There are three operations in this task can be simplified as follows:
Where 1 is a query and 2 and 3 are commands. Queries are mostly sync where commands are async. So first item should be in sync because you are querying some service and you want to hear back from the service with the details of the user.
For the first item we can create a query. Like this.
class FetchUserById
{
protected int userId;
constuctor(int userId) {
this.userId = userId;
}
}
Message bus is used to serialize the message (above) and send it to related source via your transport of choice. You can choose REST, Socket (which will be synchronous) or amqp to have async behaviour.
Operation 2 and 3 can be async, so we can utilize appropriate messaging bus that uses amqp as transport.
In my experience, the answer is really "it depends".
In general, I prefer to standardize on HTTP requests because they are mostly cheap, well understood, and available on every single platform. In my experience, unless you have huge performance requirements, this might be enough. There's a lot of prior art on this, and a lot of open source tools that help with the most common issues you'll encounter (timeouts, cascading failures, thundering herds, etc...). Products like Hystrix, Zuul, Eureka, Linkerd, Envoy, Istio, Zipkin, etc... can help immensely on this.
And in my personal experience, most APIs lend themselves well to the model. Also, keep in mind that having HTTP endpoints doesn't mean everything is synchronous. You can do async work on HTTP (even event-based via long polling).
That being said, if your environment or your requirements don't lend themselves well to http (e.g. having multiple producers/consumers), queues can be very useful. But make sure you understand them well. Developing an architecture based on messages, disconnected actors and asynchronous messages is hard, and if done poorly, you'll end in a worst shape than in f you were just doing HTTP requests everywhere.
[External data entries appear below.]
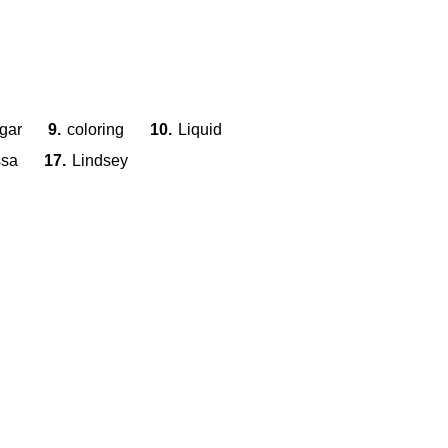
gar
9.
coloring
10.
Liquid
ssa
17.
Lindsey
Keep it simple, start with the patterns that you're most comfortable, and slowly grow your architecture as your requirements grow. Overengineering has a bigger impact on performance and productivity that a badly tuned network call.
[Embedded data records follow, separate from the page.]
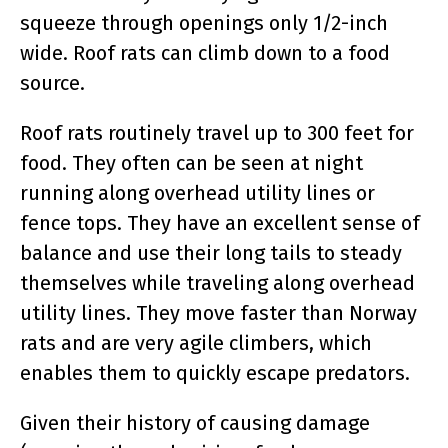
squeeze through openings only 1/2-inch
wide. Roof rats can climb down to a food
source.
Roof rats routinely travel up to 300 feet for
food. They often can be seen at night
running along overhead utility lines or
fence tops. They have an excellent sense of
balance and use their long tails to steady
themselves while traveling along overhead
utility lines. They move faster than Norway
rats and are very agile climbers, which
enables them to quickly escape predators.
Given their history of causing damage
It depends. If you can, keep things simple. But if you have a more complicated scenario (hundreds of microservices, lots of different teams, etc), you probably should consider a couple of things when gluing your services together:
It's hard to isolate communication (transport channel and message format) from other challenges inerent to microservice architectures such as: Traceability, monitoring, circuit-break, load-balancing, etc. It's desirable that your tools play well together to solve these problems.
Details:
(1) Your services will change with time and when it happens how the services will handle it? The changes are backwards compatible, do you need to orchestrate the deployment? (i.e redeploy both services with the new message format?) Is there a possibility that your service will receive messages in the old format, if yes what happens? (is your service backwards-compatible?)
Some communication schemes may help you with the questions, above: Avro, gRPC (protobuf), Thrift have their our evolution scheme. Here's a good article about the topic: Schema evolution in Avro, Protocol Buffers and Thrift
(2) Why does it matter if your services are written in different languages? Well, if you need to write a library for each language to standardize the communication, that's a lot of effort. If everything is in the same language, you can share your communication library. For example: If you are in the JVM, you can use something like Finagle, if you have lots of teams writting stuff in different languages you could use something like Istio
(3) If you have 200 microservices talking with each other in production, you need standards and order. For example: How do you handle errors? Is there a common error format? Retrying/resending messages is supported in the transport layer or you have to do that on the application side? Does it make sense to separate transport errors from application errors?
(4) If you are using some sort of message broker or queue, how are the messages routed? Is there any need to add an deadletter queue? If the messages may be delivered more than once you need some sort of idempotency mechanism.